The system itself changes the way the power is delivered, changes the way the throttle pedal works and changes the suspension dampening. It even affects the way the brakes are applied to suit that kind of driving environment. And, if you’ve got active stabiliser bars, it softens them right off to the point of slight understeer – much safer than oversteer tendencies, at least in the wet.

The thing is, the system won’t force you to adopt Wet Mode leaving you free to ignore it if you choose. You’ll still have the benefit of all the other safety systems working away in the background. For example, there’s stability management; if you’ve got two wheels with low grip and two wheels with high grip and you brake, the system will even give you pulses on the steering suggesting which way to turning the steering wheel.

Fully adaptive (radar based) cruise control is available, but if you don’t have it, the 992 is equipped with a camera-based system with several levels of warning of an impending collision. Firstly, there’s an acoustic warning, but if you ignore that you’ll receive a jolt via the brake pedal. If you ignore all of those prompts, the car will then start to intervene. If you don’t brake enough, it will ramp up the brake pressure or it will automatically brake the car.

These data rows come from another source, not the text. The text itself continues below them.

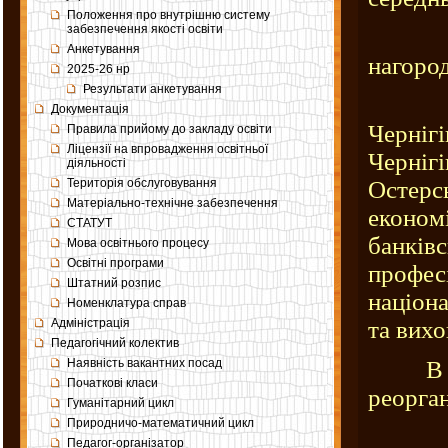
Положення про внутрішню систему
забезпечення якості освіти
За ча
Анкетування
нагород
2025-26 нр
Результати анкетування
Педк
Документація
Черні
Правила прийому до закладу освіти
Ліцензії на впровадження освітньої
Черніг
діяльності
Територія обслуговування
Остерс
Матеріально-технічне забезпечення
економ
СТАТУТ
банкі
Мова освітнього процесу
Освітні програми
профе
Штатний розпис
націон
Номенклатура справ
Адміністрація
та вих
Педагогічний колектив
Наявність вакантних посад
В 2013
Початкові класи
реорган
Гуманітарний цикл
Природничо-математичний цикл
Педагог-організатор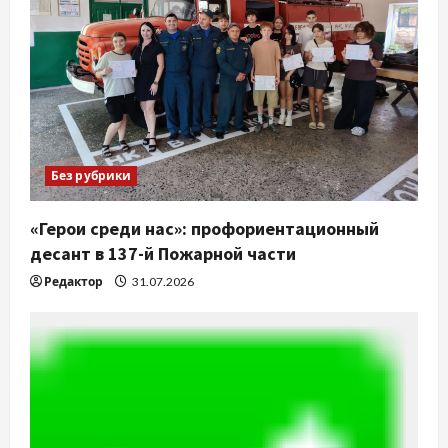
Без рубрики
«Герои среди нас»: профориентационный
десант в 137-й Пожарной части
Редактор
31.07.2026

And for those prospective Porsche customers not yet familiar with radar cruise control, it has some great features well worth the cost in my opinion. If you’re in traffic which comes to a complete stop, the car will come to a complete stop. And if the traffic moves forward within a 15-second timeframe, the car will simply drive forward automatically.

Take it from me, a more-than-happy 991 Carrera S owner, the 992 is on another planet. It’s infinitely more capable – on-and-off the track, vastly more comfortable and gets all the latest infotainment and active safety kit.

For me, the jury is still out on whether to go for the Carrera S or Carrera 4S – either one will mean it's like Christmas every time you’re in it, but the pricing might decide for you: Carrera S $265,000 plus on-roads, Carrera 4S $281,100.